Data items
+ + +
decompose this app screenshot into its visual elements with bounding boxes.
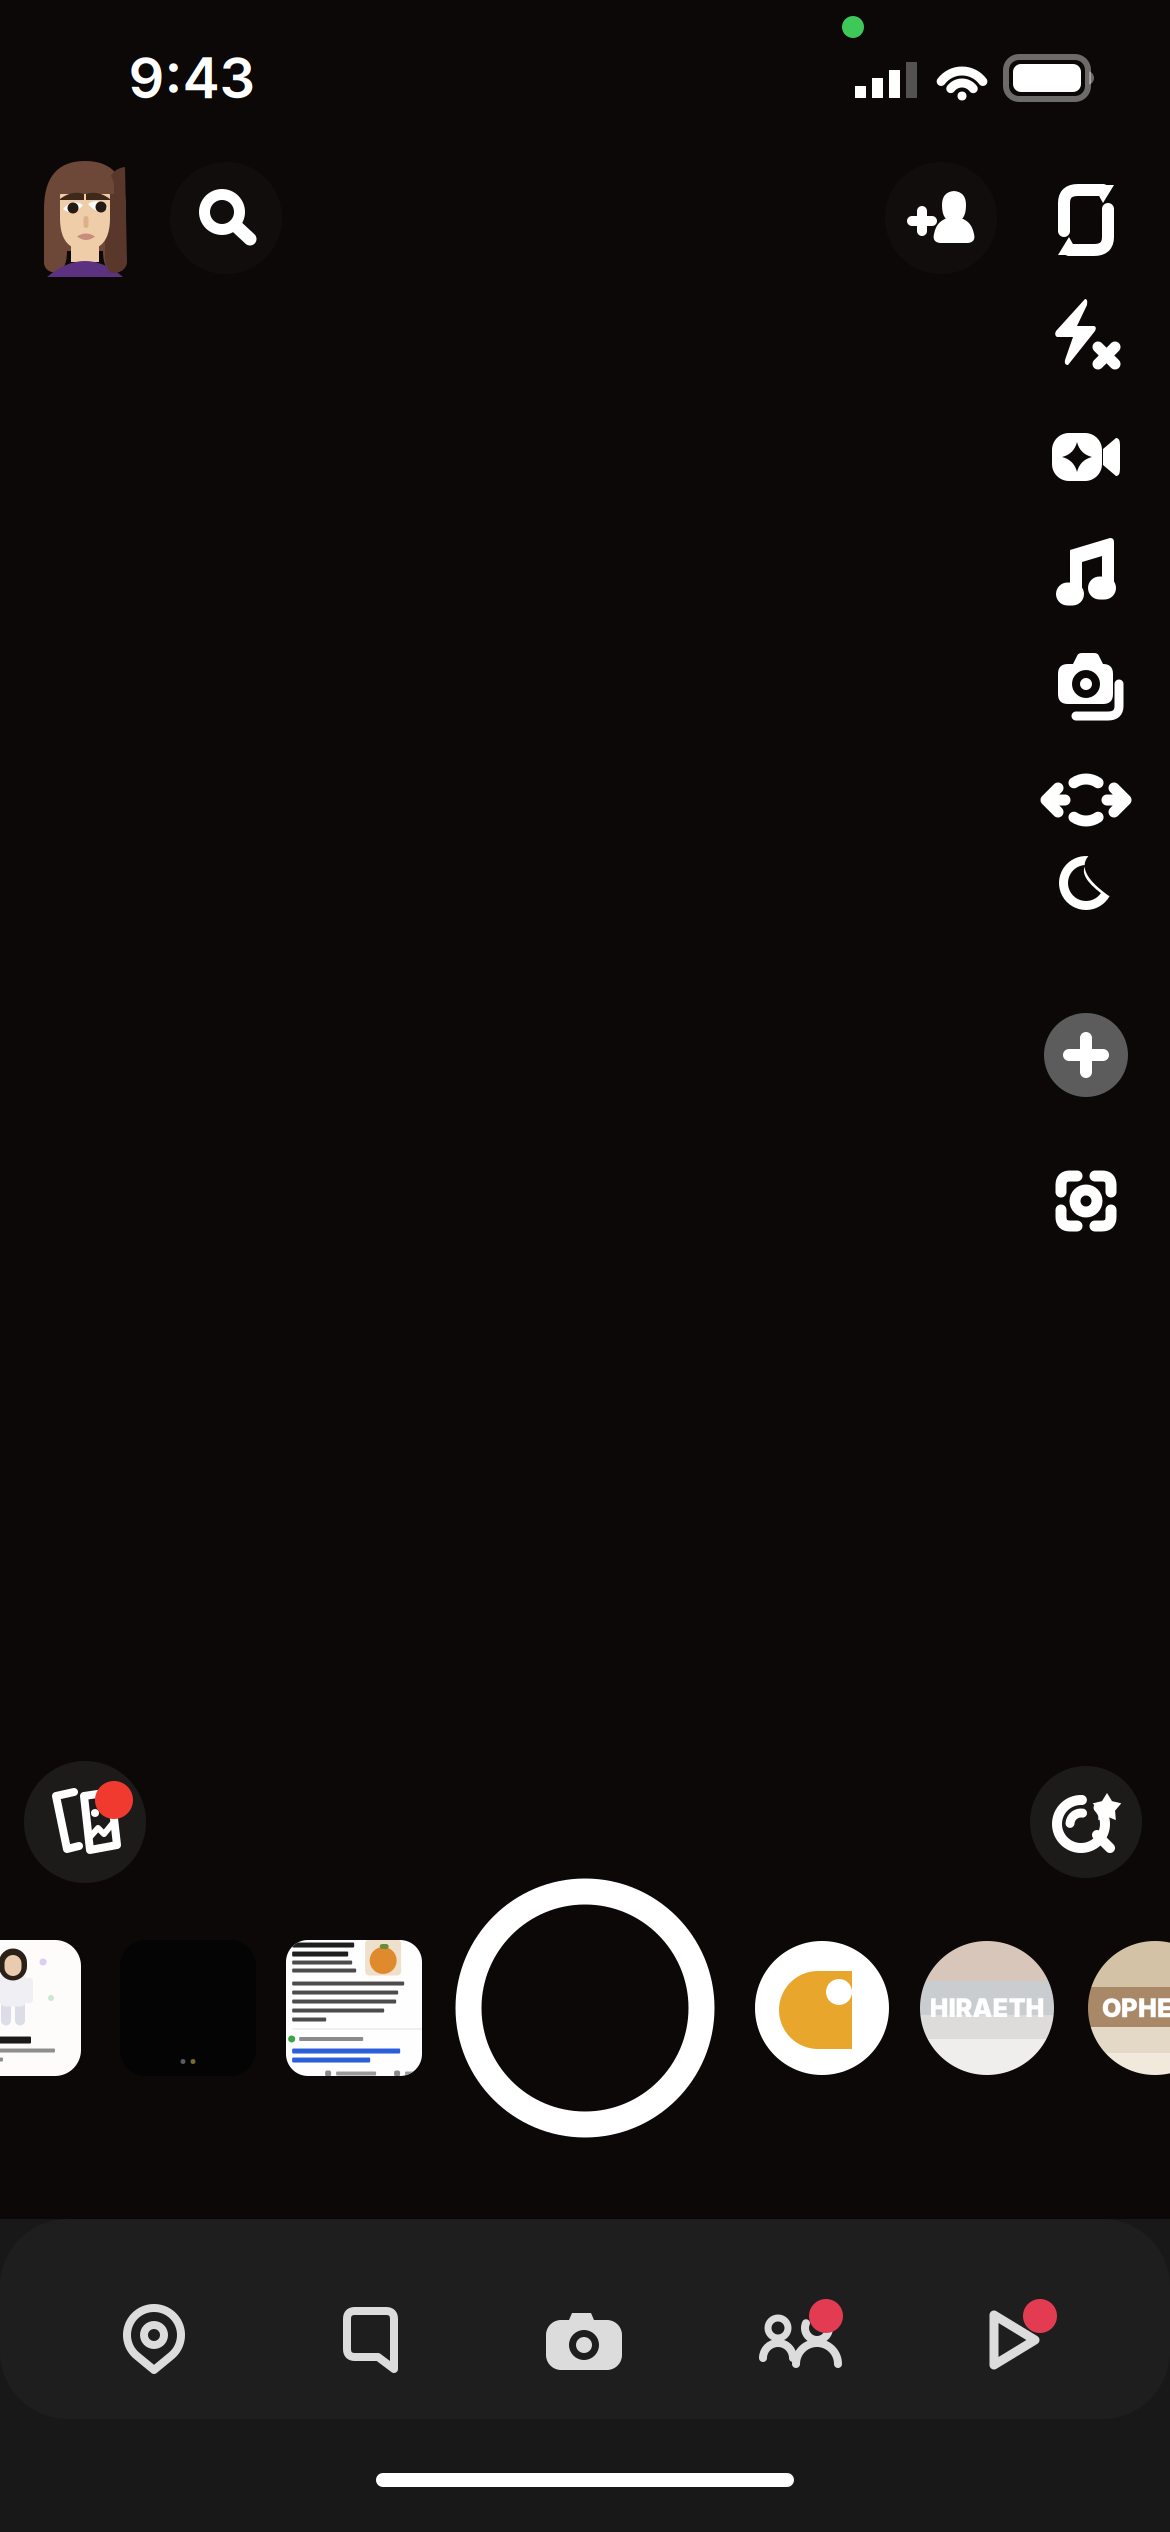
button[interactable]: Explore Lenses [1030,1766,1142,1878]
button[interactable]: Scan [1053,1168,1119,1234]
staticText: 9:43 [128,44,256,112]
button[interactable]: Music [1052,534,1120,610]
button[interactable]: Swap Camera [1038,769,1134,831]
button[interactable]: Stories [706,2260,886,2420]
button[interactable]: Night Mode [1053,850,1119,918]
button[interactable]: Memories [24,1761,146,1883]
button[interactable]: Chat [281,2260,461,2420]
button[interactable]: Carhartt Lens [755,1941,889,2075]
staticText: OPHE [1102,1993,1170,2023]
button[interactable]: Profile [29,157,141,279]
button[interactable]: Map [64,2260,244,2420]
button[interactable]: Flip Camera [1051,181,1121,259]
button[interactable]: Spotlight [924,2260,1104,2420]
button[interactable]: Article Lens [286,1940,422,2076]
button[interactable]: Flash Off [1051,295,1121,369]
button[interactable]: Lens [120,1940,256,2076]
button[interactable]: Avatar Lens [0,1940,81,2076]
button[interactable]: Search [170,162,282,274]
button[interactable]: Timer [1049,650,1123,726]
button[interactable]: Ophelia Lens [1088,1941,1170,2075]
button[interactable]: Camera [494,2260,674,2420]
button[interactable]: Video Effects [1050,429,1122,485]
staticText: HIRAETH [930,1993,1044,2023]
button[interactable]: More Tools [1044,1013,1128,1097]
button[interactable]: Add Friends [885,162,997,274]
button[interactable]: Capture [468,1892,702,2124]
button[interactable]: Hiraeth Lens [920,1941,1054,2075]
+ + +
Your assignment: For each line above that holds the string "staticText", provide a copy of that line.

Result of the exercise:
staticText: 9:43 [128,44,256,112]
staticText: OPHE [1102,1993,1170,2023]
staticText: HIRAETH [930,1993,1044,2023]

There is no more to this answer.